Looking Forward: Building a Complete Library

AES is just the beginning. The patterns I've established—parameterizable architectures, explicit tradeoffs, comprehensive testing, and composable designs—extend to all cryptographic primitives.

Consider how these patterns apply to other algorithms:

• SHA-256 shares AES's iterative structure but processes data unidirectionally. The round function is simpler, but the padding logic requires careful handling of message boundaries.

• ChaCha20 is naturally parallelizable with no table lookups, making it ideal for high-security applications where side-channel resistance is paramount.

• Elliptic curve operations introduce new challenges ; Thankfully Jane Street already has a implementation at Hardcaml ZPrize.

Each primitive added to HCL strengthens the foundation. The goal isn't just to implement algorithms but to create a toolkit that makes secure, efficient hardware cryptography accessible to everyone at Jane Street and beyond.

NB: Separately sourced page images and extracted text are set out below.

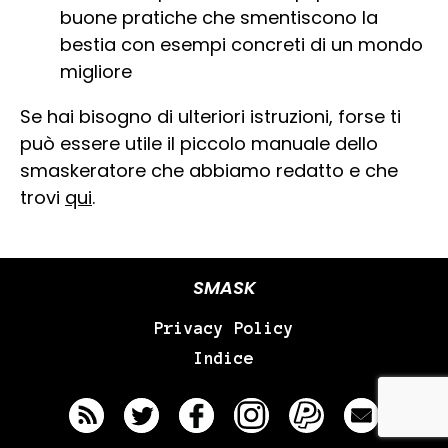
buone pratiche che smentiscono la
bestia con esempi concreti di un mondo
migliore
Se hai bisogno di ulteriori istruzioni, forse ti
può essere utile il piccolo manuale dello
smaskeratore che abbiamo redatto e che
trovi
qui
.
SMASK
Privacy Policy
Indice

Building HCL taught me several key lessons about hardware cryptography:

• First, there's no substitute for deep understanding. You can't implement what you don't understand, and in cryptography, partial understanding is dangerous. That's why I document not just what our code does, but why it does it.

• Second, flexibility and performance are not opposites. By making architectural choices explicit and providing multiple implementations, I want users to be able to choose the right tradeoff for their application.

• Third, verification cannot be skipped even when building a MVP. Every optimization and every line of code must be validated against test vectors, verified for constant-time execution, and tested for edge cases. It is so easy to think some code works only to realize all your test cases fail and you spend another 6 hours validating every piece of logic you wrote. But this did lead me to write tests for the mentioned logic which helped me to quickly debug things.

Finally, the best abstraction is one that makes the right thing easy and the wrong thing obvious. HCL's type system, module structure, and API design should work together to guide users toward secure implementations.